*** Source data ***
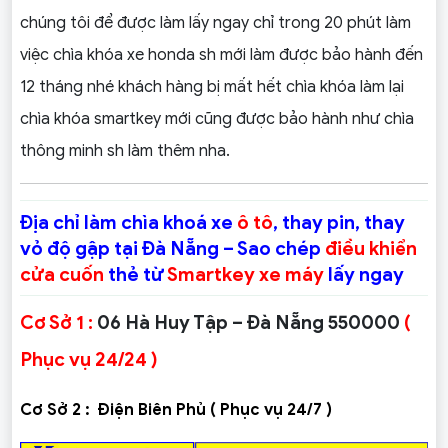
chúng tôi để được làm lấy ngay chỉ trong 20 phút làm
việc chìa khóa xe honda sh mới làm được bảo hành đến
12 tháng nhé khách hàng bị mất hết chìa khóa làm lại
chìa khóa smartkey mới cũng được bảo hành như chìa
thông minh sh làm thêm nha.
Địa chỉ làm chìa khoá xe
ô tô
, thay pin, thay
vỏ độ gập tại Đà Nẵng – Sao chép
điều khiển
cửa cuốn
thẻ từ
Smartkey xe máy
lấy ngay
Cơ Sở 1 :
06 Hà Huy Tập – Đà Nẵng 550000
(
Phục vụ 24/24 )
Cơ Sở 2 :
Điện Biên Phủ ( Phục vụ 24/7 )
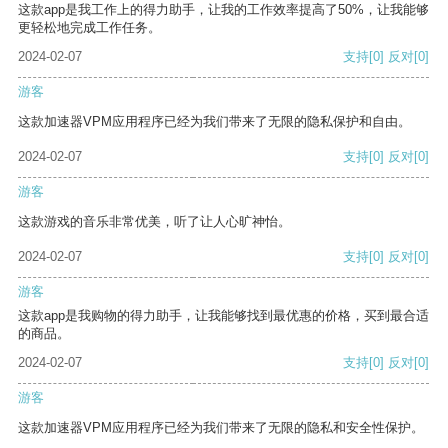
这款app是我工作上的得力助手，让我的工作效率提高了50%，让我能够
更轻松地完成工作任务。
2024-02-07
支持
[0]
反对
[0]
游客
这款加速器VPM应用程序已经为我们带来了无限的隐私保护和自由。
2024-02-07
支持
[0]
反对
[0]
游客
这款游戏的音乐非常优美，听了让人心旷神怡。
2024-02-07
支持
[0]
反对
[0]
游客
这款app是我购物的得力助手，让我能够找到最优惠的价格，买到最合适
的商品。
2024-02-07
支持
[0]
反对
[0]
游客
这款加速器VPM应用程序已经为我们带来了无限的隐私和安全性保护。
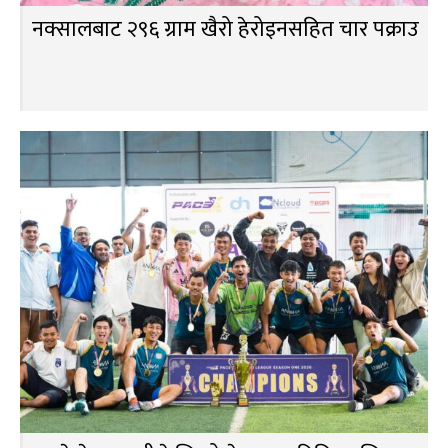
नक्सालबाट २९६ ग्राम खैरो हेरोइनसहित चार पक्राउ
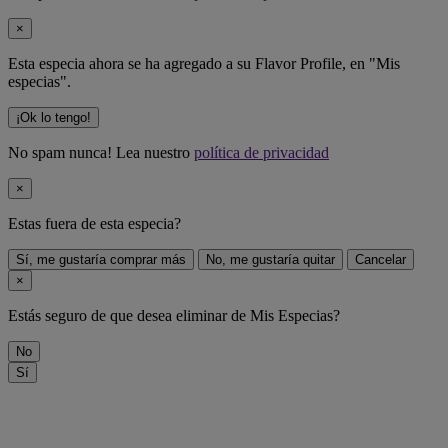
×
Esta especia ahora se ha agregado a su Flavor Profile, en "Mis
especias".
¡Ok lo tengo!
No spam nunca! Lea nuestro
política de privacidad
×
Estas fuera de
esta especia
?
Sí, me gustaría comprar más
No, me gustaría quitar
Cancelar
×
Estás seguro de que desea eliminar
de Mis Especias?
No
Sí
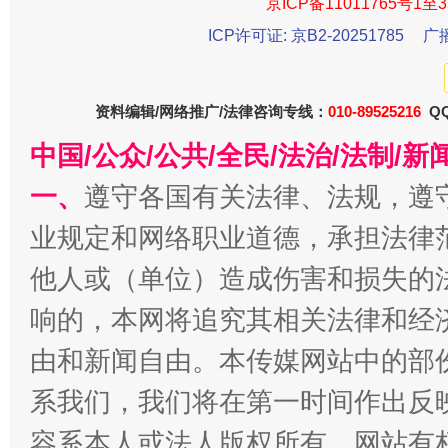
京ICP备11011765号1至3
ICP许可证: 京B2-20251785
广
资料编辑/网络推广/法律咨询专线：
010-89525216
QQ
中国/公众/公共/全民/法治/法制/
一、
遵守各国有关法律、法规，遵
千年窑火 生生不息
一
业规定和网络职业道德，承担法律
他人或（单位）造成伤害和损失的
响的，本网将追究其相关法律和经
由和新闻自由。本传媒网站中的部
系我们，我们将在第一时间作出反
容系本人或法人版权所有，网站有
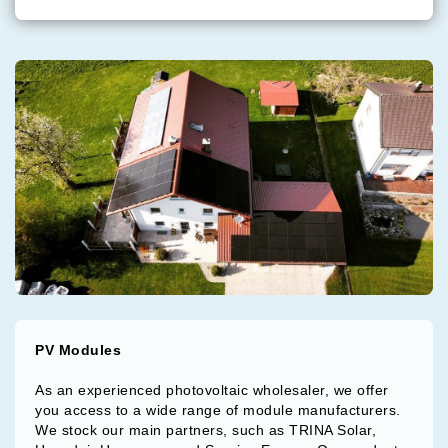
PV Modules
As an experienced photovoltaic wholesaler, we offer
you access to a wide range of module manufacturers.
We stock our main partners, such as TRINA Solar,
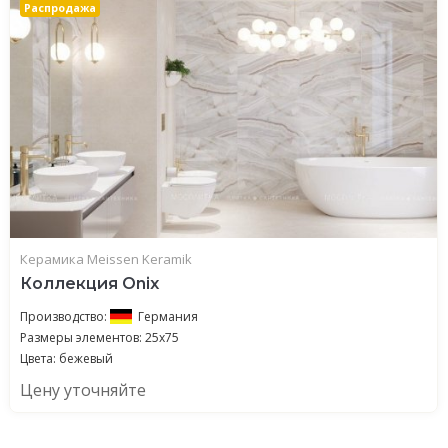
Распродажа
Керамика Meissen Keramik
Коллекция Onix
Производство:
Германия
Размеры элементов: 25x75
Цвета: бежевый
Цену уточняйте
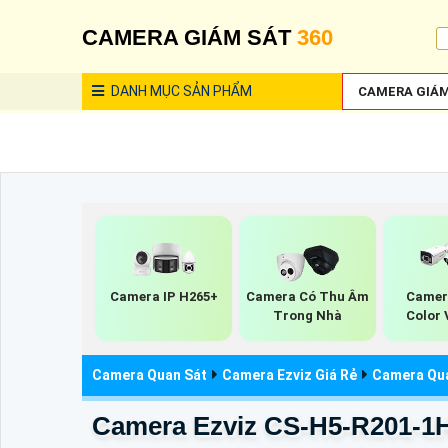
CAMERA GIÁM SÁT
360
DANH MỤC
SẢN PHẨM
CAMERA GIÁM
Camera IP H265+
Camera Có Thu Âm
Camera
Trong Nhà
Color 
Camera Quan Sát
Camera Ezviz Giá Rẻ
Camera Qua
Camera Ezviz CS-H5-R201-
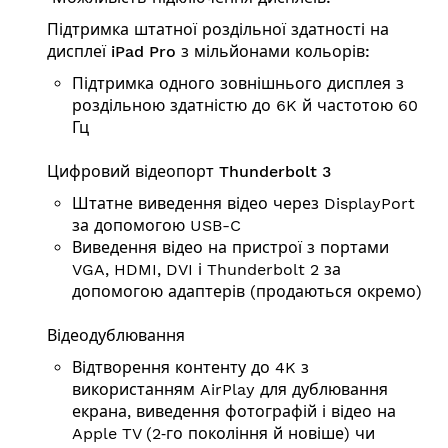
Підтримка штатної роздільної здатності на
дисплеї iPad Pro з мільйонами кольорів:
Підтримка одного зовнішнього дисплея з
роздільною здатністю до 6K й частотою 60
Гц
Цифровий відеопорт Thunderbolt 3
Штатне виведення відео через DisplayPort
за допомогою USB-C
Виведення відео на пристрої з портами
VGA, HDMI, DVI і Thunderbolt 2 за
допомогою адаптерів (продаються окремо)
Відеодублювання
Відтворення контенту до 4K з
використанням AirPlay для дублювання
екрана, виведення фотографій і відео на
Apple TV (2‑го покоління й новіше) чи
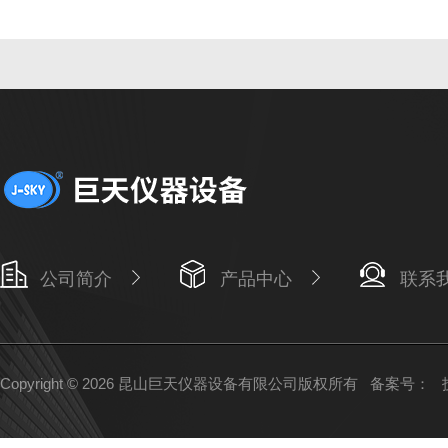
公司简介
产品中心
联系
Copyright © 2026 昆山巨天仪器设备有限公司版权所有
备案号：
技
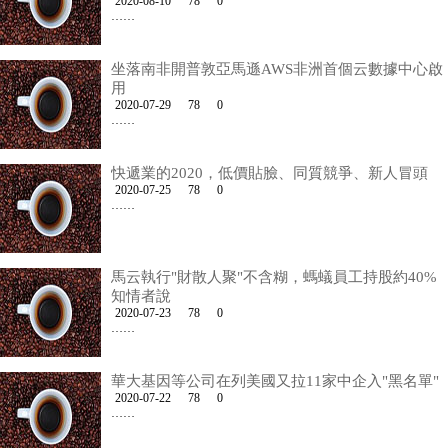
2020-08-10
78
0
……
坐落南非開普敦亞馬遜AWS非洲首個云數據中心啟
用
2020-07-29
78
0
……
快遞業的2020，低價貼臉、同質競爭、新人冒頭
2020-07-25
78
0
……
馬云執行"財散人聚"不含糊，螞蟻員工持股約40%
知情者說
2020-07-23
78
0
……
華大基因等公司在列美國又拉11家中企入"黑名單"
2020-07-22
78
0
……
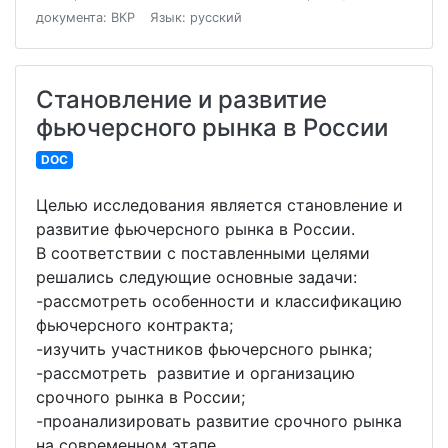
документа: ВКР
Язык: русский
Становление и развитие
фьючерсного рынка в России
DOC
Целью исследования является становление и
развитие фьючерсного рынка в России.
В соответствии с поставленными целями
решались следующие основные задачи:
-рассмотреть особенности и классификацию
фьючерсного контракта;
-изучить участников фьючерсного рынка;
-рассмотреть развитие и организацию
срочного рынка в России;
-проанализировать развитие срочного рынка
на современном этапе.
*** End of Source data ***
§ Task instructions
Of the lines above, show those in which "развитие" appears.

§ Solution for this task
Становление и развитие
развитие фьючерсного рынка в России.
-рассмотреть развитие и организацию
-проанализировать развитие срочного рынка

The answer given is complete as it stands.